PSI detects population drift — the model is being applied to a different population than it was trained on. This does not necessarily mean model performance has degraded, but it increases the probability that it has.

Gini decay is the direct performance measure. It tracks whether the model’s discrimination ability (Gini on new originations) is declining over time. Computing Gini requires waiting for outcomes to emerge — typically 6–12 months after origination, depending on the label definition.

A model with a Gini that has declined from 58% to 44% over 18 months is a model in decay. It is still better than random, but it is ranking borrowers less accurately than before. The question is whether the decay is gradual (acceptable; plan a rebuild) or sudden (investigate; a structural shift may have occurred).

Retrain triggers:

PSI ≥ 0.25 sustained for 2+ months
Gini decay of 10+ percentage points from peak
Vintage performance deviating from model predictions by more than 20% for 2+ cohorts consecutively

Closing the Loop: Score → Policy → Portfolio

This series has covered product economics, borrower behavior, loan lifecycle, portfolio metrics, management strategy, and now risk models. The final piece is connecting them into a cycle.

Risk Model → Credit Policy → Origination Mix → Vintage Performance → Portfolio Metrics → Policy Review → Risk Model

Step by step:

Risk model (origination scorecard) assigns a default probability to each applicant.
Credit policy uses the score to determine approval (cutoff), limit, and pricing tier. The policy translates a score into an action.
Origination mix is the result: the distribution of loan sizes, APRs, and risk segments in each vintage.
Vintage performance tracks how each cohort evolves over MOB — FPD, DPD curves, eventual NCO.
Portfolio metrics aggregate vintage performance into current portfolio health: DPD distribution, NCO rate, RAM.
Policy review compares actual vintage performance to model predictions. If recent vintages are outperforming predictions, the model is conservative — consider loosening. If underperforming, the model is optimistic — tighten or retrain.
Model update incorporates new data from recent vintages, recalibrates WoE bins, updates IV rankings, and — if PSI or Gini triggers are hit — retrains the model entirely.
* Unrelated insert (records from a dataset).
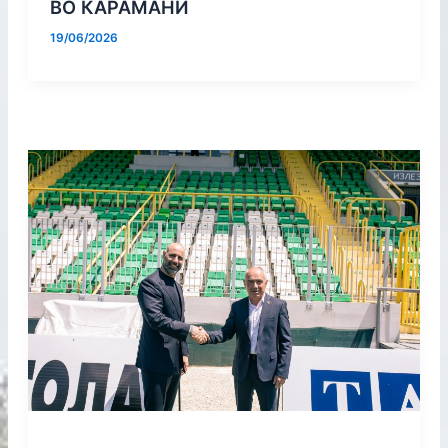
ВО КАРАМАНИ
19/06/2026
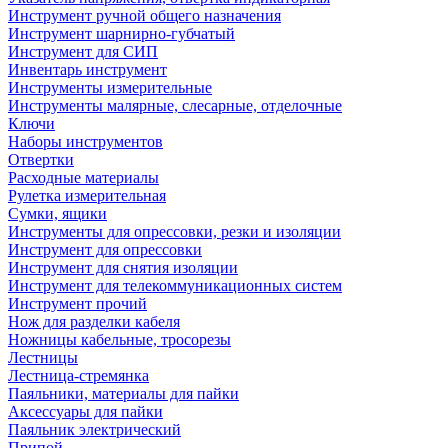
Инструмент ручной общего назначения
Инструмент шарнирно-губчатый
Инструмент для СИП
Инвентарь инструмент
Инструменты измерительные
Инструменты малярные, слесарные, отделочные
Ключи
Наборы инструментов
Отвертки
Расходные материалы
Рулетка измерительная
Сумки, ящики
Инструменты для опрессовки, резки и изоляции
Инструмент для опрессовки
Инструмент для снятия изоляции
Инструмент для телекоммуникационных систем
Инструмент прочий
Нож для разделки кабеля
Ножницы кабельные, тросорезы
Лестницы
Лестница-стремянка
Паяльники, материалы для пайки
Аксессуары для пайки
Паяльник электрический
Припой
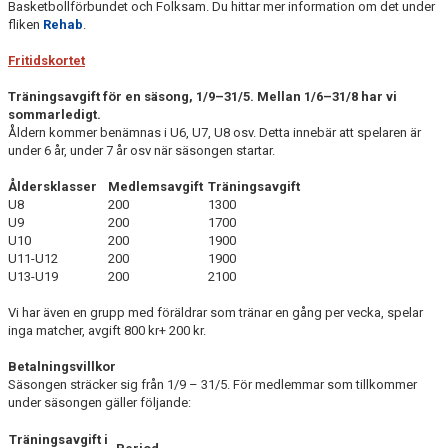
Basketbollförbundet och Folksam. Du hittar mer information om det under
ÅRSMÖTE
fliken
Rehab
.
FÖRENINGSVILLKOR (VÄRDEGRUND OCH POLICY)
Fritidskortet
Träningsavgift för en säsong, 1/9–31/5. Mellan 1/6–31/8 har vi
ANTIDOPING
sommarledigt.
Åldern kommer benämnas i U6, U7, U8 osv. Detta innebär att spelaren är
REKRYTERING OCH ÖVERGÅNGAR
under 6 år, under 7 år osv när säsongen startar.
SÄSONGSAVGIFT
Åldersklasser
Medlemsavgift
Träningsavgift
U8
200
1300
U9
200
1700
GÅVOKONTO
U10
200
1900
U11-U12
200
1900
REHAB
U13-U19
200
2100
Vi har även en grupp med föräldrar som tränar en gång per vecka, spelar
AKTIVITETER/LÄGER
inga matcher, avgift 800 kr+ 200 kr.
LAGKASSOR
Betalningsvillkor
Säsongen sträcker sig från 1/9 – 31/5. För medlemmar som tillkommer
FOTOGRAFERING
under säsongen gäller följande:
Träningsavgift i
MATCH-/TRÄNINGSSTÄLL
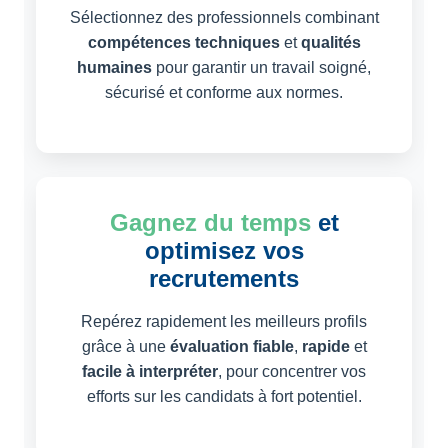
Sélectionnez des professionnels combinant
compétences techniques
et
qualités
humaines
pour garantir un travail soigné,
sécurisé et conforme aux normes.
Gagnez du temps
et
optimisez vos
recrutements
Repérez rapidement les meilleurs profils
grâce à une
évaluation fiable
,
rapide
et
facile à interpréter
, pour concentrer vos
efforts sur les candidats à fort potentiel.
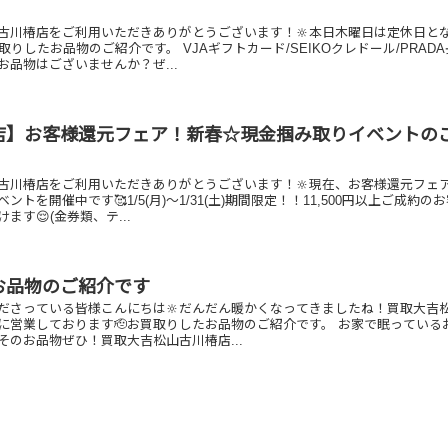
古川椿店をご利用いただきありがとうございます！🔆本日木曜日は定休日と
取りしたお品物のご紹介です。 VJAギフトカード/SEIKOクレドール/PRAD
品物はございませんか？ぜ...
店】お客様還元フェア！新春☆現金掴み取りイベントの
古川椿店をご利用いただきありがとうございます！🔆現在、お客様還元フェ
トを開催中です🥰1/5(月)～1/31(土)期間限定！！11,500円以上ご成約の
ます😌(金券類、テ...
お品物のご紹介です
ださっている皆様こんにちは🔆だんだん暖かくなってきましたね！買取大吉
に営業しております🫡お買取りしたお品物のご紹介です。 お家で眠っている
そのお品物ぜひ！買取大吉松山古川椿店...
This cycle runs continuously. The vintage curve is its ledger. The origination scorecard is its engine. The portfolio metrics are its dashboard. Policy decisions are its output.
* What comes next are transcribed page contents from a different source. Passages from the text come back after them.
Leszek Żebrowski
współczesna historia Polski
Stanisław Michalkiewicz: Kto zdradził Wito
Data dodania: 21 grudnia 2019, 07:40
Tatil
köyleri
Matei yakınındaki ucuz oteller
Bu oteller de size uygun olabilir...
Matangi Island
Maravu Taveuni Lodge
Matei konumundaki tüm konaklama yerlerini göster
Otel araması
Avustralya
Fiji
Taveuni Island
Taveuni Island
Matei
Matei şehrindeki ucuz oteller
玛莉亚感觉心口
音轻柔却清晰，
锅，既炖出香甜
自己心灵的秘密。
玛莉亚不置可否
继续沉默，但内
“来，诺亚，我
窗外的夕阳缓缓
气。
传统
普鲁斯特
A final note on the MOB framework. Throughout this series, every major concept has been anchored to MOB: FPD as an MOB 1 signal, DPD buckets tracked at each MOB, vintage curves plotted over MOB, behavioral models triggered from MOB 2, PSI computed on recent cohorts by origination MOB. This is not accidental. MOB is the dimension that makes installment lending measurable, comparable across time, and responsive to management intervention.
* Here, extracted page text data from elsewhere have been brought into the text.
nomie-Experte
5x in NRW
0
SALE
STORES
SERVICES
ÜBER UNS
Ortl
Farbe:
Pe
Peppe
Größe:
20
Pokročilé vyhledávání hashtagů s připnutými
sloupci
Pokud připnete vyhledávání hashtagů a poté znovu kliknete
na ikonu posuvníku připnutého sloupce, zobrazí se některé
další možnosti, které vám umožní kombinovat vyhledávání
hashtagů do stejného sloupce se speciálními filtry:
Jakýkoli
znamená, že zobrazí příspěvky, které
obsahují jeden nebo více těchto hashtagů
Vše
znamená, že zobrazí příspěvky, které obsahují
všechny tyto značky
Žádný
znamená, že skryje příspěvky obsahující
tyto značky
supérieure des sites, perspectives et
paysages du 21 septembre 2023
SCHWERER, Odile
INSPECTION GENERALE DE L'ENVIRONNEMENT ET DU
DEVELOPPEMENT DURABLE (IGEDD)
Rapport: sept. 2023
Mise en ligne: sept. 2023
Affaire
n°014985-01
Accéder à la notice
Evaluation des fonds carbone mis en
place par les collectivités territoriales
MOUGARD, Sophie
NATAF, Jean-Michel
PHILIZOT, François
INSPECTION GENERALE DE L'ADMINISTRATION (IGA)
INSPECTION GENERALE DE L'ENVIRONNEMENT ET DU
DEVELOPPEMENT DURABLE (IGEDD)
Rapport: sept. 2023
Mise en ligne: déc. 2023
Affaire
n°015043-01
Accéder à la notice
The closest equivalent in revolving credit is the account age or cycle count — useful, but less precise because the account balance and utilization fluctuate. Installment lending’s fixed amortization schedule gives you something revolving credit never has: a clock that started at the same moment for every loan in a cohort, ticking at the same rate, toward the same terminal event. That is the analytical foundation everything else in this series rests on.